Serving size: one beverage

  • 2 oz. reposado tequila
  • 1/2 oz. lime juice (fresh squeezed is best; most limes yield about 1 oz. of juice)
  • 4 oz. grapefruit soda (such as Squirt, Jarritos or Crush Grapefruit)*
  • Salt or Tajín seasoning for the rim (optional)
  • Grapefruit or lime wheel for garnish (optional)

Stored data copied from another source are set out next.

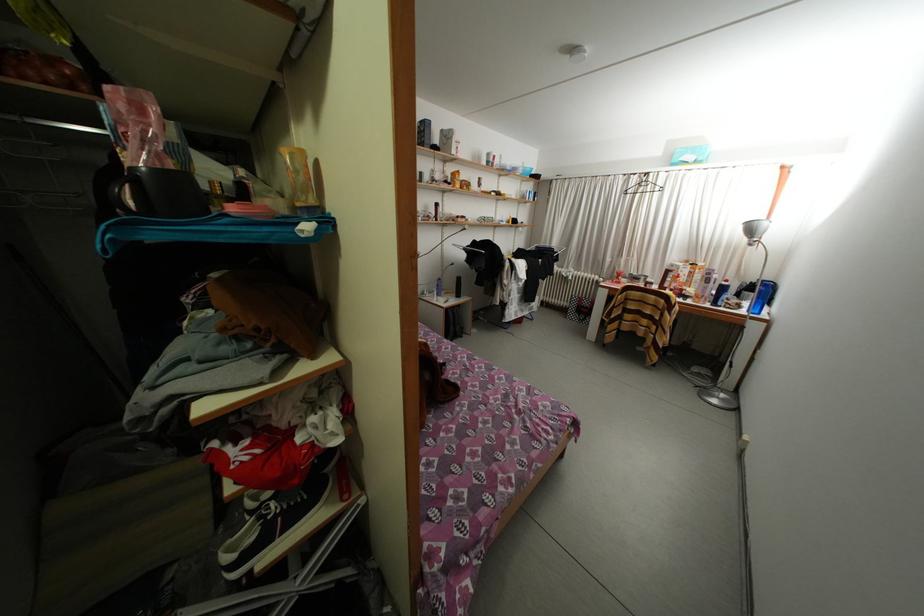 I want to click on clothes hanger, so click(642, 185). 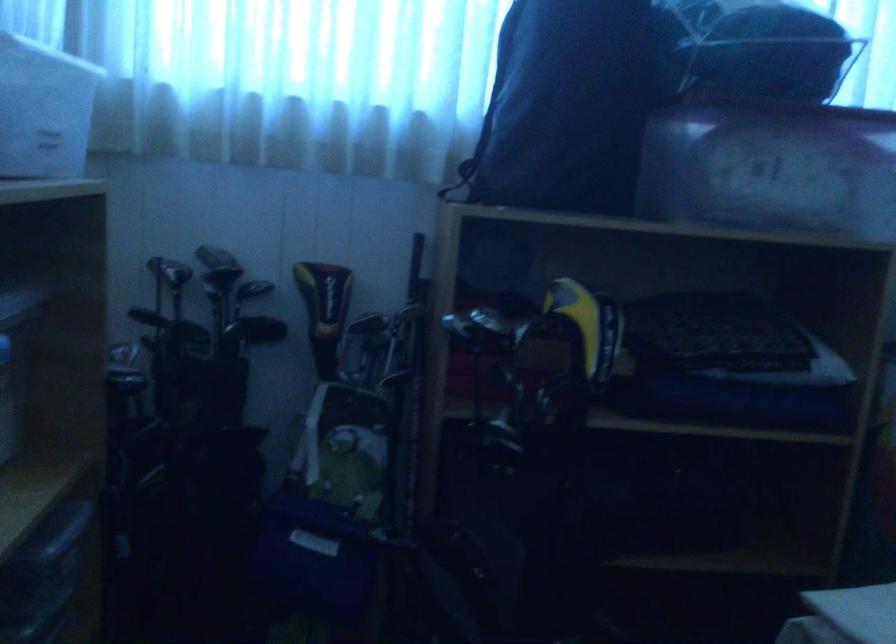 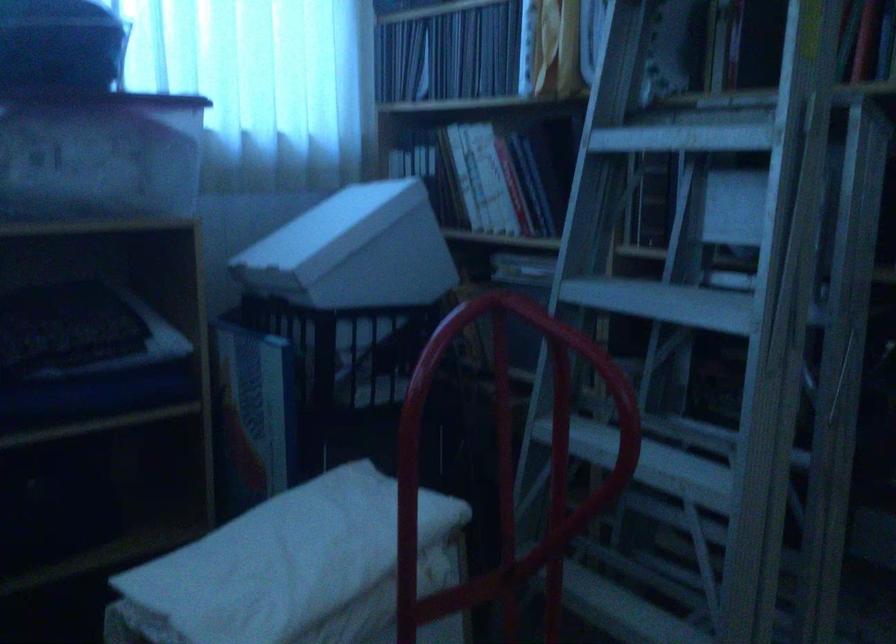 Question: The camera is either moving clockwise (left) or counter-clockwise (right) around the object. The first image is from the beginning of the video and the second image is from the end. Is the camera moving left or right when shooting the video?

Choices:
 (A) Left
 (B) Right

Answer: (A)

*You can also break down the components to 2 oz. fresh grapefruit juice, 1/2 oz. simple syrup and sparkling water, with or without grapefruit flavor.

Gear:

You don’t need any specialty equipment to mix a simple cocktail. Improvise with what you have — a Mason jar with a lid makes a fine shaker in a pinch. But here’s what I keep at hand:

Instructions:

Add a salt or Taijín rim to your glass, if you’re feeling fancy. Add tequila and lime juice — and grapefruit juice and simple syrup, if you’re going that route — to a shaker with ice, then shake vigorously for 30 seconds, then strain over ice and top with soda. 

Variations:

If you’re more of a mezcal fan, swap out the tequila for a smokier version. Add 1/2 oz. each of orange and lemon juices to your basic Paloma, and you’ve got a Cantarito. Herbs that pair well with grapefruit can be infused in simple syrups to add an extra dimension of sophistication. Also, I recently had a divine variation at Cleveland’s venerable Prosperity Social Club that added a touch of pomegranate liqueur to the base and subbed in a grapefruit Hefeweizen for the soda.